# Ants



## Italianlnm (Sep 16, 2009)

Do ants effect torts??

When I take my baby out to lounge and soak up some sunlight. Also eat some nice fresh grass, I will notice the occasional ant crawling on him.. And it freaks me out.. Because I don't want him to be bit. Can they go to the part in the shell?? And what if they get bit?


----------



## Yvonne G (Sep 16, 2009)

Depends upon the type of ant. The black ants usually don't bite unless threatened, they're just a nuisance, but not a problem. The red ants can kill a baby tortoise if they swarm him and bite him. They literally eat him alive.

Yvonne


----------



## tortoisenerd (Sep 16, 2009)

What kind of ants? Few ants bite (like fire ants). The "normal" household ants don't. There are some safe kinds of treatments for ants you can use around your tort.
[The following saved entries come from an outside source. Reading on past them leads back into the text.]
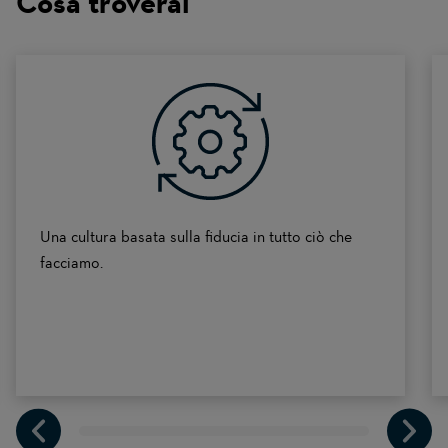
Cosa troverai
a
scale
of
0
to
10
Una cultura basata sulla fiducia in tutto ciò che
facciamo.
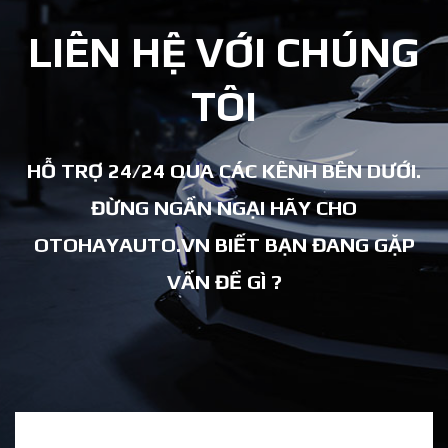
LIÊN HỆ VỚI CHÚNG
TÔI
HỖ TRỢ 24/24 QUA CÁC KÊNH BÊN DƯỚI.
ĐỪNG NGẦN NGẠI HÃY CHO
OTOHAYAUTO.VN BIẾT BẠN ĐANG GẶP
VẤN ĐỀ GÌ ?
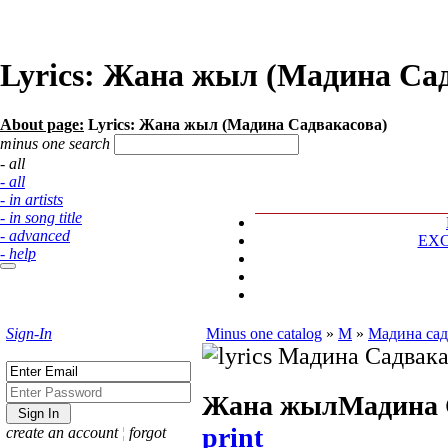
Lyrics: Жана жыл (Мадина Са
About page:
Lyrics: Жана жыл (Мадина Садвакасова)
minus one search
- all
- all
- in artists
- in song title
- advanced
EX
- help
Sign-In
Minus one catalog
»
М
»
Мадина сад
Жана жыл
Мадина 
print
create an account
¦
forgot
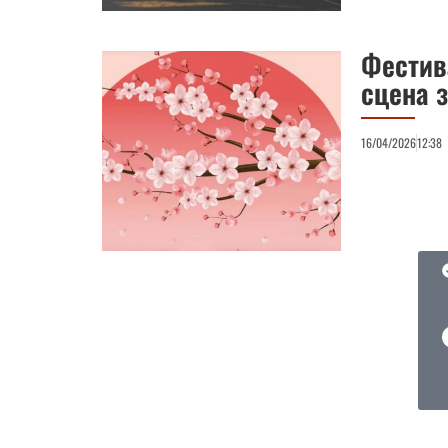
Фестив
сцена з
16/04/2026
12:38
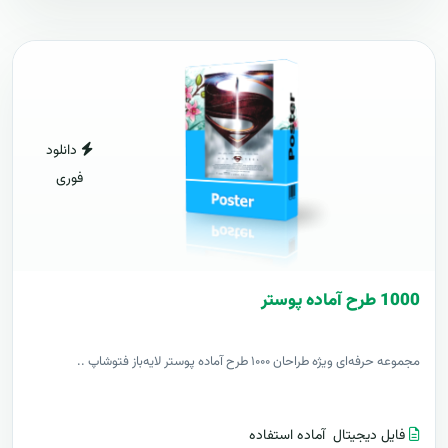
دانلود
فوری
1000 طرح آماده پوستر
مجموعه حرفه‌ای ویژه طراحان ۱۰۰۰ طرح آماده پوستر لایه‌باز فتوشاپ ..
فایل دیجیتال
آماده استفاده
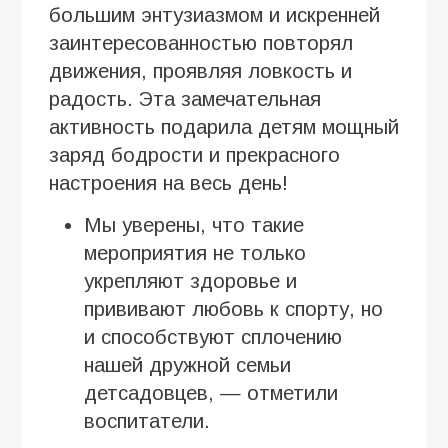
большим энтузиазмом и искренней
заинтересованностью повторял
движения, проявляя ловкость и
радость. Эта замечательная
активность подарила детям мощный
заряд бодрости и прекрасного
настроения на весь день!
Мы уверены, что такие
мероприятия не только
укрепляют здоровье и
прививают любовь к спорту, но
и способствуют сплочению
нашей дружной семьи
детсадовцев, — отметили
воспитатели.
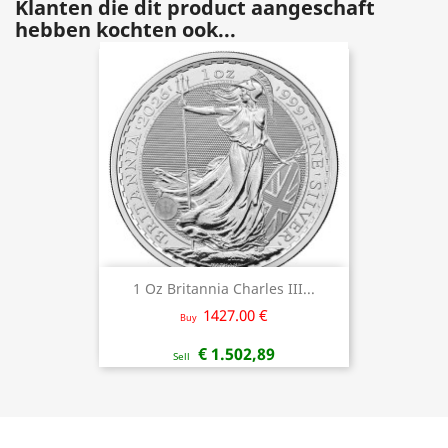
Klanten die dit product aangeschaft
hebben kochten ook...
1 Oz Britannia Charles III...
1427.00 €
Buy
€ 1.502,89
Sell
I did a search and came up with these posts:

http://tortoiseforum.org/thread-7343.html?highlight=ants
http://tortoiseforum.org/thread-2475.html?highlight=ants
http://tortoiseforum.org/thread-3320.html?highlight=ants
http://tortoiseforum.org/thread-3062.html?highlight=ants
http://tortoiseforum.org/thread-6822.html?highlight=ants
http://tortoiseforum.org/thread-148.html?highlight=ants


----------



## dmmj (Sep 16, 2009)

I get bit by the little black ants all the time, I think they are checking to see if I am dead, so they can start the harvest. but I just smoosh them.


----------



## ozwin (Sep 19, 2009)

I live in Wales and one of my friends who had Ozwins older brother had his tortoise killed by ants  I spoke to him the other day to see how George was doing and he told me that ants got into his outdoor pen and killed him  I was so sad!
I remember when Ozwin was out last summer when there where a lot of ants about and she hated it, they where crawling all over her and she kept rubbing her head with her front legs trying to get them off so I brought her in for the rest of the day. Be carefull with ants, they can be very dangerous.


----------



## Sudhira (Sep 20, 2009)

ozwin said:


> I live in Wales and one of my friends who had Ozwins older brother had his tortoise killed by ants  I spoke to him the other day to see how George was doing and he told me that ants got into his outdoor pen and killed him  I was so sad!
> I remember when Ozwin was out last summer when there where a lot of ants about and she hated it, they where crawling all over her and she kept rubbing her head with her front legs trying to get them off so I brought her in for the rest of the day. Be carefull with ants, they can be very dangerous.



We have Argentinian ants here, the small black ones. I keep them at bay by sprinkling cinnamon where ever I don't want them...I sprinkle around the tort enclosure, smells good too!


----------